Défense de l'Esprit des Loix

Montesquieu
Genève, Barrrillot & fils, 1750.

« In many ways de l’Esprit des Loix was one of the most remarkable works of the eighteenth century… In 1750 Montesquieu published a dignified Défense of his work... His theories underlay the thinking which led up to the American and French revolution, and the United States Constitution in particular is a lasting tribute to the principles he advocated” (PMM, 197).

« La Défense de l’Esprit des lois est le dernier ouvrage de Montesquieu publié de son vivant. La Défense de L’Esprit des lois apparaît comme un testament ».

Bel exemplaire de l’édition originale conservé dans sa reliure de l’époque aux armes de François César d’Anstrude (1703-1790).

Le seul exemplaire connu portant ces armes.

In-12 de 207 pp. Veau marbré, filet à froid encadrant les plats, armoiries frappées or au centre, dos lisse orné de filets et fleurons dorés, pièce de titre en maroquin rouge, filet or sur les coupes, tranches rouges. Reliure de l’époque.

154 x 90 mm.

Montesquieu. Défense de l'Esprit des Loix, à laquelle on a joint quelques éclaircissemens.
Genève, Barrrillot & fils, 1750.

Édition originale du dernier ouvrage de Montesquieu publié de son vivant.
Tchemerzine, IV, 931.

« La Défense de l’Esprit des lois est le dernier ouvrage de Montesquieu publié de son vivant… 
La Défense de L’Esprit des lois apparaît comme un testament, l’éloquente protestation du philosophe contre l’injustice de ses accusateurs, l’ultime affirmation de ses principes et d’une pensée libérée des contraintes dogmatiques.
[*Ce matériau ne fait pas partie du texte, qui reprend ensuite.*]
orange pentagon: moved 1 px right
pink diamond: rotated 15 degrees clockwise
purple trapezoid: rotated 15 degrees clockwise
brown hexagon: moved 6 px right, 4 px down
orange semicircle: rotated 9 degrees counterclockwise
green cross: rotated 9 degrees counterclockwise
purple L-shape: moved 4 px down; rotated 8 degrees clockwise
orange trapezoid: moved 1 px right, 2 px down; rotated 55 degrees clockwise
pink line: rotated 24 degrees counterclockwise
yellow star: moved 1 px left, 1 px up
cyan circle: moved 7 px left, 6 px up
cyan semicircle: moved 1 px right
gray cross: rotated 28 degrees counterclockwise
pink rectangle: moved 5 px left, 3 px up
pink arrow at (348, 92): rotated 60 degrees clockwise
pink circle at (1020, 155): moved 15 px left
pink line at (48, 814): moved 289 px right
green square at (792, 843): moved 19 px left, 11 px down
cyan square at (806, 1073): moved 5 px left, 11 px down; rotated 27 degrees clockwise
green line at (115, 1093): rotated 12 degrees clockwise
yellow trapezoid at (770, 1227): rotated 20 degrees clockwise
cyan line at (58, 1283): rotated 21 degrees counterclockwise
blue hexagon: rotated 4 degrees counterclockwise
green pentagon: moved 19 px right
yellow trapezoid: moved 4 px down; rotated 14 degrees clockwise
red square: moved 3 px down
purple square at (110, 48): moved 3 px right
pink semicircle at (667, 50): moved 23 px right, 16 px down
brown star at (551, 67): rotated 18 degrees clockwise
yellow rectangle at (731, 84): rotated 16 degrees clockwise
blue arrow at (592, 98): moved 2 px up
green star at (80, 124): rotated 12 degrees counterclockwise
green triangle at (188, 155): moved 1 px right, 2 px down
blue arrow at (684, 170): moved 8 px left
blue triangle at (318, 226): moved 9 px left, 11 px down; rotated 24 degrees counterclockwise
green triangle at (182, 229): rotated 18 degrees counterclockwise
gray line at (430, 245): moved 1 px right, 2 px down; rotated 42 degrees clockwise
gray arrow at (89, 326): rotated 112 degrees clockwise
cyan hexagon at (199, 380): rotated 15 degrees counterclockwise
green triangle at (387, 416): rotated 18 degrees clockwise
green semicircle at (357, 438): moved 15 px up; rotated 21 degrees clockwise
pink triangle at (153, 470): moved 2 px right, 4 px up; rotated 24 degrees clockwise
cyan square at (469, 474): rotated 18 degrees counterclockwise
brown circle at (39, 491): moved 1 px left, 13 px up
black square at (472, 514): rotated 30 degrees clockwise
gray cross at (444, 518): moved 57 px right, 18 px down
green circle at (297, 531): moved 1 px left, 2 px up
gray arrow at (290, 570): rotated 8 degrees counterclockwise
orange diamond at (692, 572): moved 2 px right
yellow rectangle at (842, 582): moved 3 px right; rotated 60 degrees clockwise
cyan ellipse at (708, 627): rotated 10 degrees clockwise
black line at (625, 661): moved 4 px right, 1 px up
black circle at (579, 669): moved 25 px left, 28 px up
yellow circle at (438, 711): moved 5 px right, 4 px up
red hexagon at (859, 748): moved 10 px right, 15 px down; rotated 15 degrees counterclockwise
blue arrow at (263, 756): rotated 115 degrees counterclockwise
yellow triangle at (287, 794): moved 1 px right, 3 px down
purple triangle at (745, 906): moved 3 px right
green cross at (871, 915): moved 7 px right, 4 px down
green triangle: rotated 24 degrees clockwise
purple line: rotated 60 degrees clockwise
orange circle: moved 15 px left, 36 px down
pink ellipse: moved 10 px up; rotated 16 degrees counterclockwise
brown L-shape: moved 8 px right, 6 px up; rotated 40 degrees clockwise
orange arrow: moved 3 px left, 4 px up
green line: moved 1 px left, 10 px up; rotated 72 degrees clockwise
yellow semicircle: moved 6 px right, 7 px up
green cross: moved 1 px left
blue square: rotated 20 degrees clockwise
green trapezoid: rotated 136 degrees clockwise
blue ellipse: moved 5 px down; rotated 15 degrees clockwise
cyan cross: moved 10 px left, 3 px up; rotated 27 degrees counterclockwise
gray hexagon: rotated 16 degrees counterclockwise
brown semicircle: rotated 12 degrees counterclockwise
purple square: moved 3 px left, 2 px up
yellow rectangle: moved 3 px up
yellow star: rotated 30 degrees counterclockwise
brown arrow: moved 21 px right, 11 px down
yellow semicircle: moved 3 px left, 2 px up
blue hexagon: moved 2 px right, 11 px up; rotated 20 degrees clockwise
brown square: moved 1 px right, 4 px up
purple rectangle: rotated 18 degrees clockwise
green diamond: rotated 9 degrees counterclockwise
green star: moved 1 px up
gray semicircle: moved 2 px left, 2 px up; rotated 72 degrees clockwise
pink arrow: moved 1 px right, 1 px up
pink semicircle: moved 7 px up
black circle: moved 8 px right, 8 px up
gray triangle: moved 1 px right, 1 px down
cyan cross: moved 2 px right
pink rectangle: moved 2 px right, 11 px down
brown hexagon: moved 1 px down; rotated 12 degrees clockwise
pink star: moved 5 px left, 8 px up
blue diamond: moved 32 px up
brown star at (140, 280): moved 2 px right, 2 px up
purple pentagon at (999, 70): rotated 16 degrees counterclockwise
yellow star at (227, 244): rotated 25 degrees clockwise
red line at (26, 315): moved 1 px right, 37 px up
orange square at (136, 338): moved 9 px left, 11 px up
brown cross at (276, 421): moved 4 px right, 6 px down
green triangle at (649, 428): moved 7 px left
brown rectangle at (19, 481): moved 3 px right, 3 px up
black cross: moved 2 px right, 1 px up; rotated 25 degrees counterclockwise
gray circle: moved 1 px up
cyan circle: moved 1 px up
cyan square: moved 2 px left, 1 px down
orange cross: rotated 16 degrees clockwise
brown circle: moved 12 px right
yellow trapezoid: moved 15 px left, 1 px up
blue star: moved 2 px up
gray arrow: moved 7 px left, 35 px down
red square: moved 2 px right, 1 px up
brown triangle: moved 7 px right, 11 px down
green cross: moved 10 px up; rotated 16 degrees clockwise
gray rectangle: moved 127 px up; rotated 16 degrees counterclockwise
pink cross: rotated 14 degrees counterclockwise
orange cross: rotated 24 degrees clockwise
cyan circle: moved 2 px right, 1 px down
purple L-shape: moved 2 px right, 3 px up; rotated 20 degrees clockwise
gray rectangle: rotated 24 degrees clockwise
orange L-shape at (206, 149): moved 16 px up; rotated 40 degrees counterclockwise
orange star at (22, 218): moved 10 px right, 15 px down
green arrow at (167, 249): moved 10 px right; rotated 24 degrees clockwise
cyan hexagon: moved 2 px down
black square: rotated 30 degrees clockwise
L’œuvre occupe réellement une place centrale et symbolique dans les années qui séparent la publication de L’Esprit des lois de la mort de Montesquieu. Réponse à l’attaque virulente des Nouvelles ecclésiastiques, elle sert ensuite à Montesquieu lui-même de référence lorsqu’il essaie d’éviter la censure romaine de l’Index et celle de la Sorbonne. À cette lutte, il a consacré beaucoup de temps et de peine. Au-delà de l’ouvrage qui porte ce titre, on peut dire que pendant quatre ans, de la fin de 1749, époque à laquelle il l’écrit, jusqu’à la fin de 1753, où il rédige ses Réponses et explications données à la faculté de théologie il n’a pas cessé de défendre L’Esprit des lois contre les censures ecclésiastiques » (Pierre Rétat, sous le signe de Montesquieu).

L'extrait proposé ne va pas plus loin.